What to do:
Without changing anything, output the records below.

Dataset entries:
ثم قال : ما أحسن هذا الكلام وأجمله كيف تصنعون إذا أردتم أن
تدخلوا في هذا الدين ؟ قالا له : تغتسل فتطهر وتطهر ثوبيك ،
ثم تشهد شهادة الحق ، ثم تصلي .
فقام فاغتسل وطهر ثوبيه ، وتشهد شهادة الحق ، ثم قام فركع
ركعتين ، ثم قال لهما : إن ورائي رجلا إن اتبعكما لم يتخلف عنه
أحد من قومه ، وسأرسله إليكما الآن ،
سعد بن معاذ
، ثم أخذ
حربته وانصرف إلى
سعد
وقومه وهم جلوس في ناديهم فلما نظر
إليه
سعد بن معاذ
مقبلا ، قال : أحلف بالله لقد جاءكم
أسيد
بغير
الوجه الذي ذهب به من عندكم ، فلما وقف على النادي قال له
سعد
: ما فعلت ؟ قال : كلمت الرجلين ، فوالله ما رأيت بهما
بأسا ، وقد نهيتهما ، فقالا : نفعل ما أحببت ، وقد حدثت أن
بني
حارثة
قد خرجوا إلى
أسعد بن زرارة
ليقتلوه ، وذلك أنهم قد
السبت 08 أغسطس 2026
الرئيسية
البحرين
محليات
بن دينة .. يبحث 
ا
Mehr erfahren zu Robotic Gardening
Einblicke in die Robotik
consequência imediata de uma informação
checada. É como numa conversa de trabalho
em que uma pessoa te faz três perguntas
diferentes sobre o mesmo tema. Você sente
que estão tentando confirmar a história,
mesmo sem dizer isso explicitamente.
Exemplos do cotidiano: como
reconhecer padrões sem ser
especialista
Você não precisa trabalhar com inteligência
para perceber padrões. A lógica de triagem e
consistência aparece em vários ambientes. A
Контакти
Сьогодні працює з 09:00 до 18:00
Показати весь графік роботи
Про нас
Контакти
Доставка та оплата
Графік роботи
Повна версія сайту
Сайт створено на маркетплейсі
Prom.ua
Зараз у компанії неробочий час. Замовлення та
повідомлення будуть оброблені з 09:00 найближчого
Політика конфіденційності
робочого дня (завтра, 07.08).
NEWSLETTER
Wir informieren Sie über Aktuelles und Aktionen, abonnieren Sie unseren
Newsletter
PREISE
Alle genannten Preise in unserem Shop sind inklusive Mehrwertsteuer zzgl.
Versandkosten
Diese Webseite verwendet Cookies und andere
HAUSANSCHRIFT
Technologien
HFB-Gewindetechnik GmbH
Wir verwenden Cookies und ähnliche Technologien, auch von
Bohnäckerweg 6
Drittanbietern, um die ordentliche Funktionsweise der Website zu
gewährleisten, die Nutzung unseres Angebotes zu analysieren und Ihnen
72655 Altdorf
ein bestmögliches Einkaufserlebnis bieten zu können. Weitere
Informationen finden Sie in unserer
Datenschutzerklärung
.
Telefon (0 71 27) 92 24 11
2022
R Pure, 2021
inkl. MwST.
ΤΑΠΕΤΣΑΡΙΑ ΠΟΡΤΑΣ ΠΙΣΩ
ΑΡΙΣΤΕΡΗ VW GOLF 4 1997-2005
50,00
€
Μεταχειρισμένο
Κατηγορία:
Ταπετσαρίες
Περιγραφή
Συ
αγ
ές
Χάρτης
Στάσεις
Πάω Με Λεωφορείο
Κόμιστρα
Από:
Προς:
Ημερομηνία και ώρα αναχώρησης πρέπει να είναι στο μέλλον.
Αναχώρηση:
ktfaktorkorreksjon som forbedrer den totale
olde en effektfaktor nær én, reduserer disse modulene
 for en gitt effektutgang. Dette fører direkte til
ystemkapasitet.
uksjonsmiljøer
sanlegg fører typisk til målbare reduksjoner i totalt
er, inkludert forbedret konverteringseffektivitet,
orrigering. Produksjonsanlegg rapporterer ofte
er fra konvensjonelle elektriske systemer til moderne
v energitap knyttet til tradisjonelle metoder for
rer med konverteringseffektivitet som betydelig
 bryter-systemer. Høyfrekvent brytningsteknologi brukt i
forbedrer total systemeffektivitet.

Solution below:
ثم قال : ما أحسن هذا الكلام وأجمله كيف تصنعون إذا أردتم أن
تدخلوا في هذا الدين ؟ قالا له : تغتسل فتطهر وتطهر ثوبيك ،
ثم تشهد شهادة الحق ، ثم تصلي .
فقام فاغتسل وطهر ثوبيه ، وتشهد شهادة الحق ، ثم قام فركع
ركعتين ، ثم قال لهما : إن ورائي رجلا إن اتبعكما لم يتخلف عنه
أحد من قومه ، وسأرسله إليكما الآن ،
سعد بن معاذ
، ثم أخذ
حربته وانصرف إلى
سعد
وقومه وهم جلوس في ناديهم فلما نظر
إليه
سعد بن معاذ
مقبلا ، قال : أحلف بالله لقد جاءكم
أسيد
بغير
الوجه الذي ذهب به من عندكم ، فلما وقف على النادي قال له
سعد
: ما فعلت ؟ قال : كلمت الرجلين ، فوالله ما رأيت بهما
بأسا ، وقد نهيتهما ، فقالا : نفعل ما أحببت ، وقد حدثت أن
بني
حارثة
قد خرجوا إلى
أسعد بن زرارة
ليقتلوه ، وذلك أنهم قد
السبت 08 أغسطس 2026
الرئيسية
البحرين
محليات
بن دينة .. يبحث 
ا
Mehr erfahren zu Robotic Gardening
Einblicke in die Robotik
consequência imediata de uma informação
checada. É como numa conversa de trabalho
em que uma pessoa te faz três perguntas
diferentes sobre o mesmo tema. Você sente
que estão tentando confirmar a história,
mesmo sem dizer isso explicitamente.
Exemplos do cotidiano: como
reconhecer padrões sem ser
especialista
Você não precisa trabalhar com inteligência
para perceber padrões. A lógica de triagem e
consistência aparece em vários ambientes. A
Контакти
Сьогодні працює з 09:00 до 18:00
Показати весь графік роботи
Про нас
Контакти
Доставка та оплата
Графік роботи
Повна версія сайту
Сайт створено на маркетплейсі
Prom.ua
Зараз у компанії неробочий час. Замовлення та
повідомлення будуть оброблені з 09:00 найближчого
Політика конфіденційності
робочого дня (завтра, 07.08).
NEWSLETTER
Wir informieren Sie über Aktuelles und Aktionen, abonnieren Sie unseren
Newsletter
PREISE
Alle genannten Preise in unserem Shop sind inklusive Mehrwertsteuer zzgl.
Versandkosten
Diese Webseite verwendet Cookies und andere
HAUSANSCHRIFT
Technologien
HFB-Gewindetechnik GmbH
Wir verwenden Cookies und ähnliche Technologien, auch von
Bohnäckerweg 6
Drittanbietern, um die ordentliche Funktionsweise der Website zu
gewährleisten, die Nutzung unseres Angebotes zu analysieren und Ihnen
72655 Altdorf
ein bestmögliches Einkaufserlebnis bieten zu können. Weitere
Informationen finden Sie in unserer
Datenschutzerklärung
.
Telefon (0 71 27) 92 24 11
2022
R Pure, 2021
inkl. MwST.
ΤΑΠΕΤΣΑΡΙΑ ΠΟΡΤΑΣ ΠΙΣΩ
ΑΡΙΣΤΕΡΗ VW GOLF 4 1997-2005
50,00
€
Μεταχειρισμένο
Κατηγορία:
Ταπετσαρίες
Περιγραφή
Συ
αγ
ές
Χάρτης
Στάσεις
Πάω Με Λεωφορείο
Κόμιστρα
Από:
Προς:
Ημερομηνία και ώρα αναχώρησης πρέπει να είναι στο μέλλον.
Αναχώρηση:
ktfaktorkorreksjon som forbedrer den totale
olde en effektfaktor nær én, reduserer disse modulene
 for en gitt effektutgang. Dette fører direkte til
ystemkapasitet.
uksjonsmiljøer
sanlegg fører typisk til målbare reduksjoner i totalt
er, inkludert forbedret konverteringseffektivitet,
orrigering. Produksjonsanlegg rapporterer ofte
er fra konvensjonelle elektriske systemer til moderne
v energitap knyttet til tradisjonelle metoder for
rer med konverteringseffektivitet som betydelig
 bryter-systemer. Høyfrekvent brytningsteknologi brukt i
forbedrer total systemeffektivitet.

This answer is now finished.